Birindelli, due anni fa lei ritirò la squadra dal campo perché sugli spalti era nata una rissa tra genitori. E fu squalificato... «E il giudice ci diede la partita persa... Il mio fu un segnale per far cambire qualcosa, anche a livello di regolamento, che è obsoleto. Le istituzione devono fare la loro parte: non basta dire che i genitori, come quelli di Torino, hanno sbagliato. Inutile lamentarsi se non lavoriamo alle basi dello sport».
Per esempio? «Premiare le scuole calcio che mettono la socializzazione e l’etica al primo posto invece che stare dietro al risultato o alla riscossione delle quote di iscrizione. Perché poi, a quel punto, per non perdere i soldi, ai genitori viene permesso di tutto. La Figc dovrebbe vigilare di più».
Che tipo di genitori incontra nella sua attività? «Di tutti i tipi. Noi dobbiamo essere bravi a far capire loro come si tifa e come ci si comporta. Molti non provengono dal mondo sportivo, bisogna spiegargli che devono venire a tifare per il proprio figlio e non contro l’altra squadra o l’arbitro, e che non devono trasformarsi nell’allenatore».
Già, perché ci sono i genitori-manager, tutti con il figlio fuoriclasse... «Capita spesso che i genitori ci provino, sta all’allenatore imporsi con la leadership: io certe cose non le accetto. Certo, c’è anche il confronto, con i bambini e con i genitori. Come posso aiutare un ragazzo nel suo percorso di crescita se non dialogo con la famiglia?».
Questa aggressività dei genitori è frutto di aspettative distorte? «Per molte famiglie, magari quelle che non arrivano alla fine del mese, è così: sperano che il bambino diventi un calciatore, che possa avere una carriera di successo. Sta a noi agire in modo che abbiano i giusti comportamenti, ma se i tecnici come me poi hanno il vuoto intorno, è difficile cambiare».

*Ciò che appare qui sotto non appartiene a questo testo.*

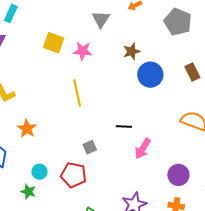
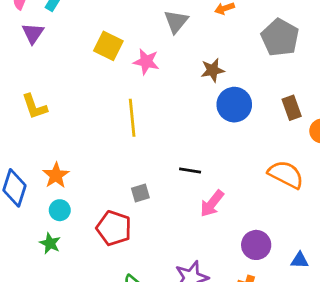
orange star: (27, 129) -> (56, 175), moved
cyan circle: (39, 172) -> (60, 210), moved

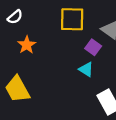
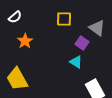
yellow square: (72, 19) -> (64, 19), size x0.7

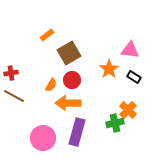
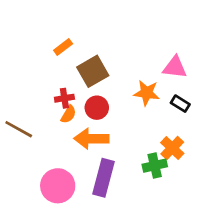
orange star: (109, 69) -> (147, 93), turned -30
red cross: (11, 73) -> (64, 98), moved

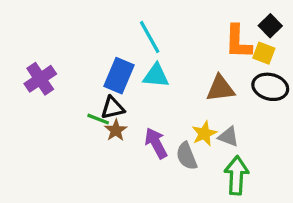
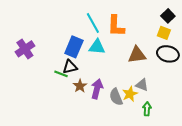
orange L-shape: (238, 42) -> (116, 26), moved
brown star: (116, 130) -> (80, 86), moved
yellow star: (204, 134) -> (130, 94), moved
purple arrow: (156, 143) -> (97, 89), turned 42
green arrow: (236, 175) -> (147, 109), size x0.6

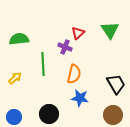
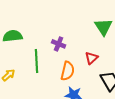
red triangle: (78, 33) -> (92, 58), moved

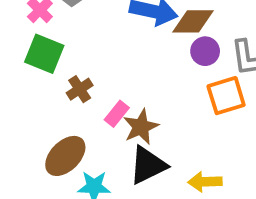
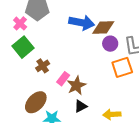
green square: (44, 54) -> (23, 47), turned 30
black triangle: (148, 165) -> (81, 106), size x0.6

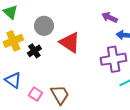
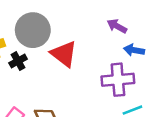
gray circle: (44, 26) -> (33, 30), size x1.4

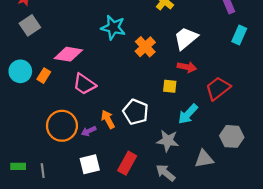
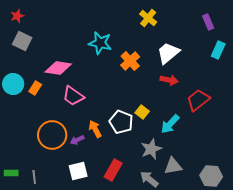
gray square: (30, 25) -> (22, 41), turned -30
yellow square: (170, 86) -> (142, 112), moved, turned 32
gray hexagon: (232, 136) -> (211, 176), moved
gray star: (168, 141) -> (151, 149), turned -30
gray triangle: (204, 159) -> (173, 166), moved

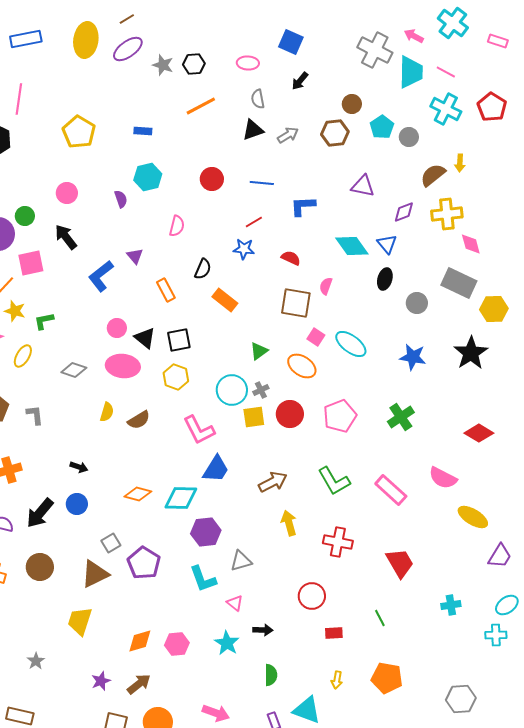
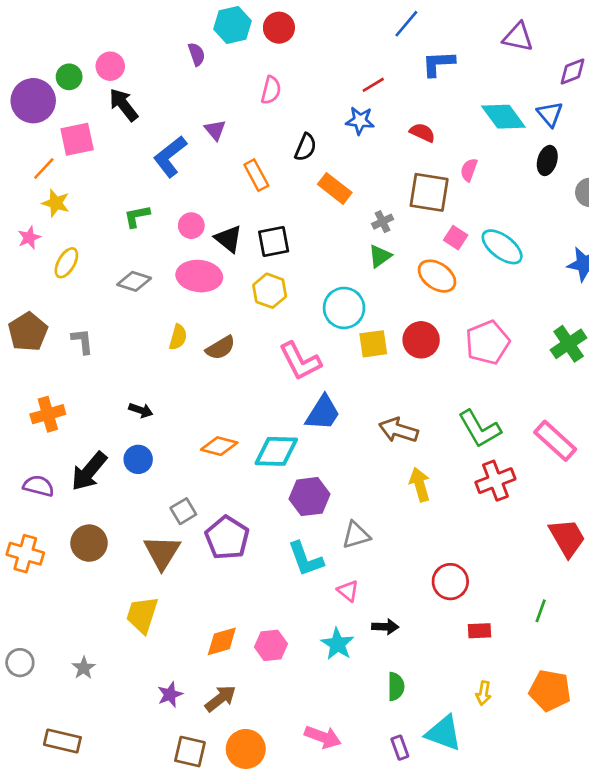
red circle: (212, 179) -> (279, 28), moved
blue line: (262, 183) -> (406, 24), moved, turned -55
pink circle: (67, 193) -> (110, 66), moved
green L-shape: (44, 321) -> (137, 216), moved
gray cross: (261, 390) -> (383, 222), moved
brown arrow: (273, 482) -> (398, 430), turned -136
red cross: (338, 542) -> (495, 481), moved, turned -32
brown triangle: (95, 574) -> (162, 552), turned -32
green line: (380, 618) -> (541, 611), turned 48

Da quando era lei un giovane del vivaio, in cosa è cambiato l’approccio delle famiglie? «In trent’anni è cambiato tutto. Prima i genitori erano più rispettosi dei ruoli, oggi il babbo vuole essere allenatore, presidente, arbitro...
Così non ci sono punti di riferimento. Avevo maestri severi, io; oggi se urli al bimbo, il genitore interviene e ti denuncia. Per questo serve la giusta comunicazione, con tutti, in modo da coinvolgere i genitori. I ragazzini sono cambiati: hanno tutto, sanno tutto, ricevono mille stimoli. Per avere la loro fiducia devi trattarli alla pari e responsabilizzarli».
Perché continua a lavorare nel vivaio? «Sto lottando per diffondere la carta dei doveri dei genitori. Che alla fine sono come altri bimbi: li alleni perché possano imparare a tifare e a capire il tuo lavoro sul campo. Il secondo punto del decalogo è importantissimo: devo portare mio figlio a fare sport perché si diverte, perché gli piace, perché gli fa bene. Ma deve essere lui a scegliere. Poi, se potrà diventare un discorso professionale, lo riconoscerà il ragazzo più avanti. Serve la collaborazione con la scuola e bisogna avere dialogo con i genitori. E bisogna combattere l’esasperazione del risultato».